Wat ga je meenemen naar het programma?

‘Mijn ervaringen als patiënt en als ondernemer. Suikerziekte verveelt vrij snel: het heeft een grote impact, niet alleen op jezelf maar ook op je omgeving, zoals je gezin. Ik had een eigen bedrijf maar dat heb ik moeten verkopen omdat ik het niet volhield. Daarom heb ik destijds mijn arts benaderd met de vraag of er mogelijkheden waren om mijn situatie te verbeteren, bijvoorbeeld door aan een onderzoek mee te doen. Dat leverde helaas niets op, dus ben ik gaan kijken of ik het zelf technisch kon oplossen. Op een avond heb ik mijn idee op papier gezet; dat is uiteindelijk de basis geworden van ons octrooi voor de kunstalvleesklier. Sindsdien zijn er natuurlijk wel kleine aanpassingen gedaan. Na veel stapjes hebben we zelf een bedrijf opgezet; het AMC heeft samen met een Europees consortium geholpen het verder te ontwikkelen. Intussen heb ik 50 medewerkers en zijn we bezig ons bedrijf en product stabiel in de markt te krijgen. Het uiteindelijke doel is om het in 2025 via de basiszorg te kunnen aanbieden. Dan is mijn citizen science-cirkeltje rond. Die ervaring en visie zijn in de commissie zeker goed te gebruiken.’

Wat hoop je dat het programma gaat bereiken?

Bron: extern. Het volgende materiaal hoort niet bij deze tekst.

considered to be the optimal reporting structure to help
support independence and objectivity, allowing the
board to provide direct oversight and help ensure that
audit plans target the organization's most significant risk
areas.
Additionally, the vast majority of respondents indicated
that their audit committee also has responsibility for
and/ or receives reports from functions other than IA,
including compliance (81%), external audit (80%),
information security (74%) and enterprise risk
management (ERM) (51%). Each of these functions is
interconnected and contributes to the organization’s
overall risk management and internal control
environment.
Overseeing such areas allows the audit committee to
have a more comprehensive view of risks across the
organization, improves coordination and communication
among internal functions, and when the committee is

'Ik wil me er hard voor maken de vervolgstap die er na onderzoek zou moeten zijn, te helpen opzetten. Als er uit onderzoek voor een patiëntengroep waardevolle producten worden ontwikkeld, zou er extra financiering moeten zijn om de stap naar het bedrijfsleven en de maatschappij mogelijk te maken. Van wetenschap-burger naar wetenschap-maatschappij. Daarvoor bestaat nu nog geen programma.'

Wetenschap is iets voor wetenschappers, wat moeten gewone burgers daarmee?

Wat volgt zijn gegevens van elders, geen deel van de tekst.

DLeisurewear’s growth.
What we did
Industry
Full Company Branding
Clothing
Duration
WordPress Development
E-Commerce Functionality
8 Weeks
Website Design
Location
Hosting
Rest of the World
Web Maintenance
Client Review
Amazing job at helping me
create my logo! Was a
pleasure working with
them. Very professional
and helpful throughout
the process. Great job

‘Er bestaat een enorm gat tussen wetenschap en burgers. Burgers begrijpen vaak niet precies wat wetenschappers zeggen, maar wetenschappers snappen de burger ook niet. Binnen de wetenschap is de verleiding groot om in onderzoeken te blijven hangen. Je bereikt resultaten, je doet vervolgonderzoeken; je gaat route B en C volgen en voor je het weet zit je op route Z. Er wordt geïnvesteerd in steeds meer onderzoek terwijl mogelijk interessante resultaten ongebruikt blijven. Onderzoek wordt gefinancierd vanuit onderzoeksgeld. Maar er is geen goede overdracht naar het bedrijfsleven, naar productie. Bedrijven kunnen hun risico niet goed genoeg inschatten en pakken het daarom niet op. De vraag is hoe je iets vanuit de wetenschap bij de burger krijgt. Dan heb je een bedrijf nodig, dat er commercieel ook iets aan heeft. Er blijven nu veel nuttige dingen hangen in een soort moeras, terwijl over 5 jaar misschien precies hetzelfde weer wordt onderzocht. Want universiteiten weten van elkaar ook niet genoeg wat ze onderzoeken. Uiteindelijk betaalt de burger al dat onderzoek, maar er komt te weinig voor terug.’

‘Mijn stelling is altijd geweest: wie niet kan delen, kan niet vermenigvuldigen’

Wat hoop je dat het programma gaat bereiken?

‘Ik denk dat het programma zowel kennis en kunde als ook het effect van gezonde keuzes door burgers gaat bevorderen. Die gezonde keuze moet makkelijker zijn en vaker gemaakt kunnen worden. Waarom passen we die niet toe? ’s Avonds zittend op de bank; neem ik een zak chips of ga ik wandelen? Van wetenschap naar gedrag, daar gaat het om. Als we in de toekomst een gezond land willen hebben, en fijne zorg die ook in de toekomst voor iedereen beschikbaar blijft, dan moeten we weten wat in de praktijk echt werkt.’

Wat ga je als nieuw commissielid als allereerste oppakken?

‘Ik ga heel realistisch naar aanvragen kijken: als een onderzoek drie jaar loopt, is het dan ook in die tijd haalbaar? Ik kijk er ook door de bril van een ondernemer naar. Hebben we er iets aan; levert het concreet iets op? Is het haalbaar, overschat de aanvrager zichzelf niet?’

Heb je nog tips voor aanvragers van Citizen Sciences subsidies?

'Voor burgers/ uitvinders/ bedenkers: mijn stelling is altijd geweest ‘wie niet kan delen, kan niet vermenigvuldigen’. Wees dus niet bang om een goed idee te delen met anderen en het verder te brengen zodat andere mensen er later ook gebruik van kunnen maken. En voor wetenschappers: neem burgers met goede ideeën serieus en geef ze een kans en toegang tot de wetenschap. Wetenschappers hebben ook niet alle wijsheid in pacht en vergeet vooral niet dat je zelf ook burger bent. En werk vooral samen!'

Als je vrije tijd hebt, hoe besteed je die dan het liefst?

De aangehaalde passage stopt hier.